Saved entries
○ ○ ○ ○ ○

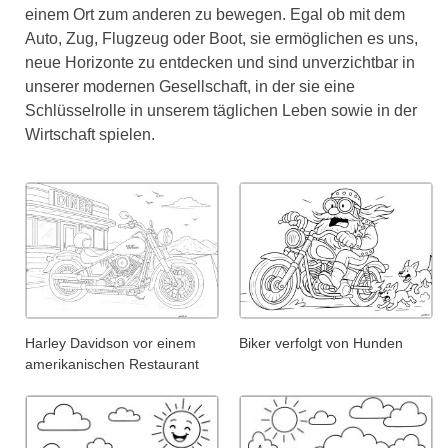
einem Ort zum anderen zu bewegen. Egal ob mit dem
Auto, Zug, Flugzeug oder Boot, sie ermöglichen es uns,
neue Horizonte zu entdecken und sind unverzichtbar in
unserer modernen Gesellschaft, in der sie eine
Schlüsselrolle in unserem täglichen Leben sowie in der
Wirtschaft spielen.
Harley Davidson vor einem
Biker verfolgt von Hunden
amerikanischen Restaurant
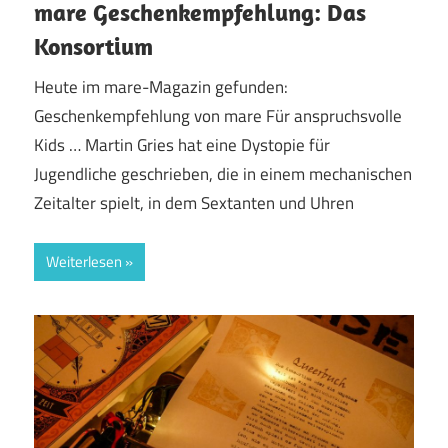
mare Geschenkempfehlung: Das
Konsortium
Heute im mare-Magazin gefunden:
Geschenkempfehlung von mare Für anspruchsvolle
Kids … Martin Gries hat eine Dystopie für
Jugendliche geschrieben, die in einem mechanischen
Zeitalter spielt, in dem Sextanten und Uhren
Weiterlesen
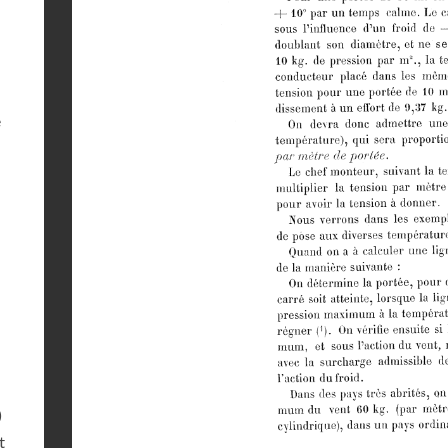
e
)
t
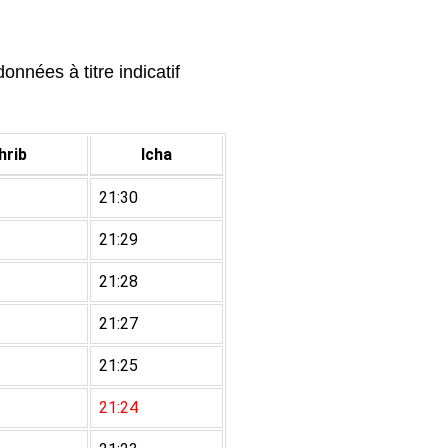
onnées à titre indicatif
rib
Icha
21:30
21:29
21:28
21:27
21:25
21:24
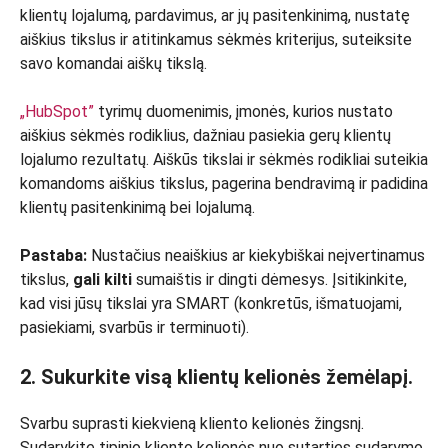
klientų lojalumą, pardavimus, ar jų pasitenkinimą, nustatę
aiškius tikslus ir atitinkamus sėkmės kriterijus, suteiksite
savo komandai aiškų tikslą.
„HubSpot”
tyrimų duomenimis, įmonės, kurios nustato
aiškius sėkmės rodiklius, dažniau pasiekia gerų klientų
lojalumo rezultatų. Aiškūs tikslai ir sėkmės rodikliai suteikia
komandoms aiškius tikslus, pagerina bendravimą ir padidina
klientų pasitenkinimą bei lojalumą.
Pastaba:
Nustačius neaiškius ar kiekybiškai neįvertinamus
tikslus,
gali kilti
sumaištis ir dingti dėmesys. Įsitikinkite,
kad visi jūsų tikslai yra SMART (konkretūs, išmatuojami,
pasiekiami, svarbūs ir terminuoti).
2. Sukurkite visą klientų kelionės žemėlapį.
Svarbu suprasti kiekvieną kliento kelionės žingsnį.
Sudarykite tipinio kliento kelionės nuo sutarties sudarymo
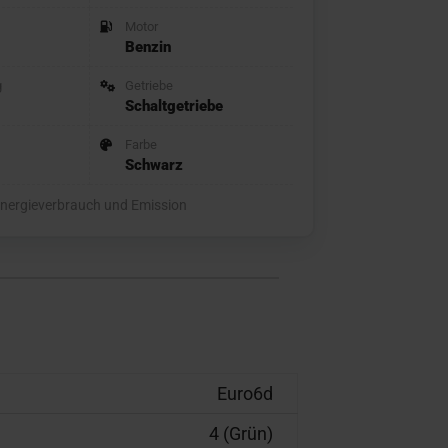
Motor
Benzin
g
Getriebe
Schaltgetriebe
Farbe
Schwarz
nergieverbrauch und Emission
Euro6d
4 (Grün)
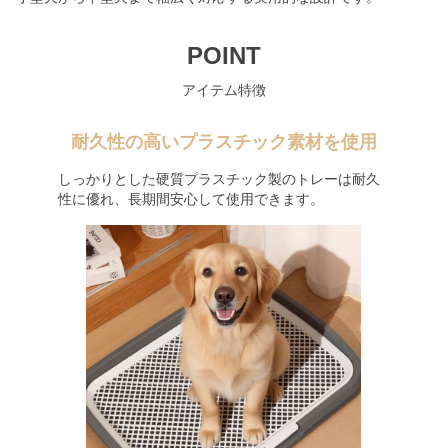
POINT
アイテム特徴
耐久性の高いプラスチック素材を使用
しっかりとした硬質プラスチック製のトレーは耐久
性に優れ、長期間安心して使用できます。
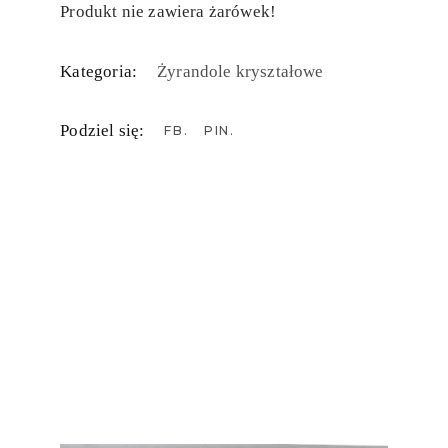
Produkt nie zawiera żarówek!
Kategoria:
Żyrandole kryształowe
Podziel się:
FB
PIN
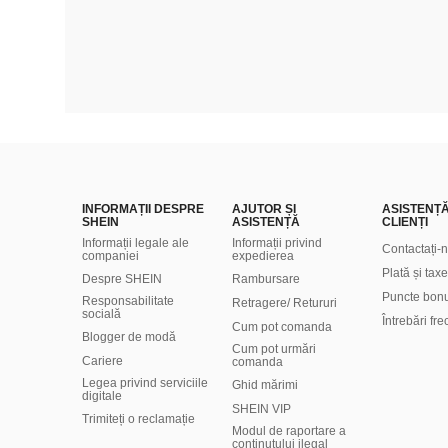
INFORMAȚII DESPRE
AJUTOR ȘI
ASISTENȚ
SHEIN
ASISTENȚĂ
CLIENȚI
Informații legale ale
Informații privind
Contactați-
companiei
expedierea
Plată și taxe
Despre SHEIN
Rambursare
Puncte bon
Responsabilitate
Retragere/ Retururi
socială
Întrebări fr
Cum pot comanda
Blogger de modă
Cum pot urmări
Cariere
comanda
Legea privind serviciile
Ghid mărimi
digitale
SHEIN VIP
Trimiteți o reclamație
Modul de raportare a
conținutului ilegal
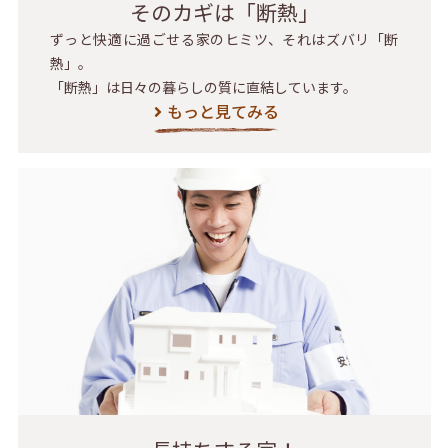
そのカギは「断熱」
ずっと快適に過ごせる家のヒミツ、それはズバリ「断
熱」。
「断熱」は日々の暮らしの質に直結しています。
もっと見てみる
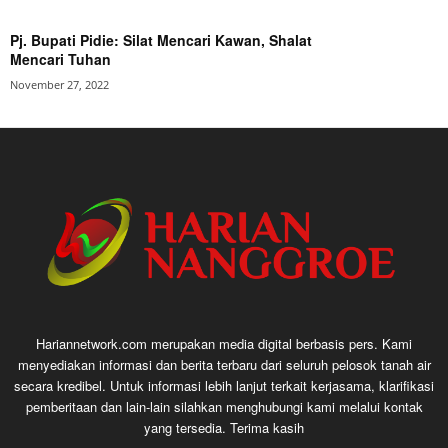
Pj. Bupati Pidie: Silat Mencari Kawan, Shalat
Mencari Tuhan
November 27, 2022
Hariannetwork.com merupakan media digital berbasis pers. Kami
menyediakan informasi dan berita terbaru dari seluruh pelosok tanah air
secara kredibel. Untuk informasi lebih lanjut terkait kerjasama, klarifikasi
pemberitaan dan lain-lain silahkan menghubungi kami melalui kontak
yang tersedia. Terima kasih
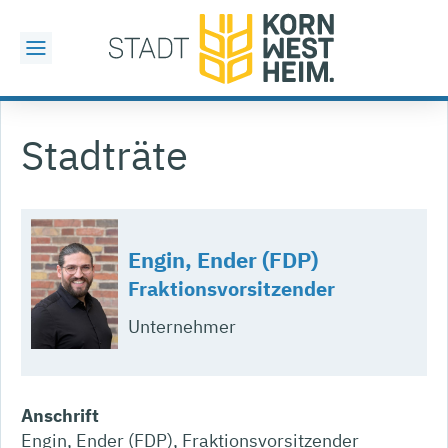
Stadträte
Engin, Ender (FDP)
Fraktionsvorsitzender
Unternehmer
Anschrift
Engin, Ender (FDP), Fraktionsvorsitzender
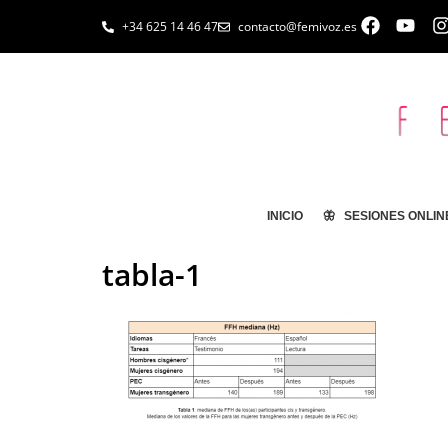
+34 625 14 46 47
contacto@femivoz.es
INICIO
🦋 SESIONES ONLIN
tabla-1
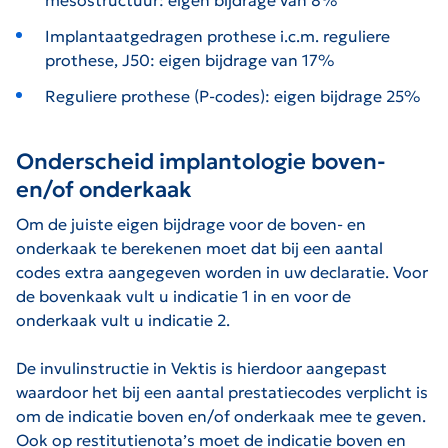
Implantaatgedragen prothese i.c.m. reguliere
prothese, J50: eigen bijdrage van 17%
Reguliere prothese (P-codes): eigen bijdrage 25%
Onderscheid implantologie boven-
en/of onderkaak
Om de juiste eigen bijdrage voor de boven- en
onderkaak te berekenen moet dat bij een aantal
codes extra aangegeven worden in uw declaratie. Voor
de bovenkaak vult u indicatie 1 in en voor de
onderkaak vult u indicatie 2.
De invulinstructie in Vektis is hierdoor aangepast
waardoor het bij een aantal prestatiecodes verplicht is
om de indicatie boven en/of onderkaak mee te geven.
Ook op restitutienota’s moet de indicatie boven en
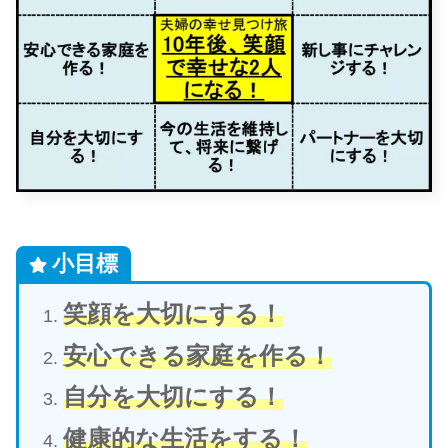
小目標
笑顔を大切にする！
安心できる家庭を作る！
自分を大切にする！
健康的な生活をする！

○ ○ ○ ○ ○

- **Action item**
Images aside, return each entry above precisely as it stands.

- **Task solution**
einem Ort zum anderen zu bewegen. Egal ob mit dem
Auto, Zug, Flugzeug oder Boot, sie ermöglichen es uns,
neue Horizonte zu entdecken und sind unverzichtbar in
unserer modernen Gesellschaft, in der sie eine
Schlüsselrolle in unserem täglichen Leben sowie in der
Wirtschaft spielen.
Harley Davidson vor einem
Biker verfolgt von Hunden
amerikanischen Restaurant
mare Geschenkempfehlung: Das
Konsortium
Heute im mare-Magazin gefunden:
Geschenkempfehlung von mare Für anspruchsvolle
Kids … Martin Gries hat eine Dystopie für
Jugendliche geschrieben, die in einem mechanischen
Zeitalter spielt, in dem Sextanten und Uhren
Weiterlesen
e
)
t
onnées à titre indicatif
rib
Icha
21:30
21:29
21:28
21:27
21:25
21:24
klientų lojalumą, pardavimus, ar jų pasitenkinimą, nustatę
aiškius tikslus ir atitinkamus sėkmės kriterijus, suteiksite
savo komandai aiškų tikslą.
„HubSpot”
tyrimų duomenimis, įmonės, kurios nustato
aiškius sėkmės rodiklius, dažniau pasiekia gerų klientų
lojalumo rezultatų. Aiškūs tikslai ir sėkmės rodikliai suteikia
komandoms aiškius tikslus, pagerina bendravimą ir padidina
klientų pasitenkinimą bei lojalumą.
Pastaba:
Nustačius neaiškius ar kiekybiškai neįvertinamus
tikslus,
gali kilti
sumaištis ir dingti dėmesys. Įsitikinkite,
kad visi jūsų tikslai yra SMART (konkretūs, išmatuojami,
pasiekiami, svarbūs ir terminuoti).
2. Sukurkite visą klientų kelionės žemėlapį.
Svarbu suprasti kiekvieną kliento kelionės žingsnį.
Sudarykite tipinio kliento kelionės nuo sutarties sudarymo
Motor
Benzin
g
Getriebe
Schaltgetriebe
Farbe
Schwarz
nergieverbrauch und Emission
Euro6d
4 (Grün)
POINT
アイテム特徴
耐久性の高いプラスチック素材を使用
しっかりとした硬質プラスチック製のトレーは耐久
性に優れ、長期間安心して使用できます。
Produkt nie zawiera żarówek!
Kategoria:
Żyrandole kryształowe
Podziel się:
FB
PIN
INFORMAȚII DESPRE
AJUTOR ȘI
ASISTENȚ
SHEIN
ASISTENȚĂ
CLIENȚI
Informații legale ale
Informații privind
Contactați-
companiei
expedierea
Plată și taxe
Despre SHEIN
Rambursare
Puncte bon
Responsabilitate
Retragere/ Retururi
socială
Întrebări fr
Cum pot comanda
Blogger de modă
Cum pot urmări
Cariere
comanda
Legea privind serviciile
Ghid mărimi
digitale
SHEIN VIP
Trimiteți o reclamație
Modul de raportare a
conținutului ilegal
そのカギは「断熱」
ずっと快適に過ごせる家のヒミツ、それはズバリ「断
熱」。
「断熱」は日々の暮らしの質に直結しています。
もっと見てみる
Pj. Bupati Pidie: Silat Mencari Kawan, Shalat
Mencari Tuhan
November 27, 2022
Hariannetwork.com merupakan media digital berbasis pers. Kami
menyediakan informasi dan berita terbaru dari seluruh pelosok tanah air
secara kredibel. Untuk informasi lebih lanjut terkait kerjasama, klarifikasi
pemberitaan dan lain-lain silahkan menghubungi kami melalui kontak
yang tersedia. Terima kasih
Stadträte
Engin, Ender (FDP)
Fraktionsvorsitzender
Unternehmer
Anschrift
Engin, Ender (FDP), Fraktionsvorsitzender
+34 625 14 46 47
contacto@femivoz.es
INICIO
🦋 SESIONES ONLIN
tabla-1
Implantaatgedragen prothese i.c.m. reguliere
prothese, J50: eigen bijdrage van 17%
Reguliere prothese (P-codes): eigen bijdrage 25%
Onderscheid implantologie boven-
en/of onderkaak
Om de juiste eigen bijdrage voor de boven- en
onderkaak te berekenen moet dat bij een aantal
codes extra aangegeven worden in uw declaratie. Voor
de bovenkaak vult u indicatie 1 in en voor de
onderkaak vult u indicatie 2.
De invulinstructie in Vektis is hierdoor aangepast
waardoor het bij een aantal prestatiecodes verplicht is
om de indicatie boven en/of onderkaak mee te geven.
Ook op restitutienota’s moet de indicatie boven en
小目標
笑顔を大切にする！
安心できる家庭を作る！
自分を大切にする！
健康的な生活をする！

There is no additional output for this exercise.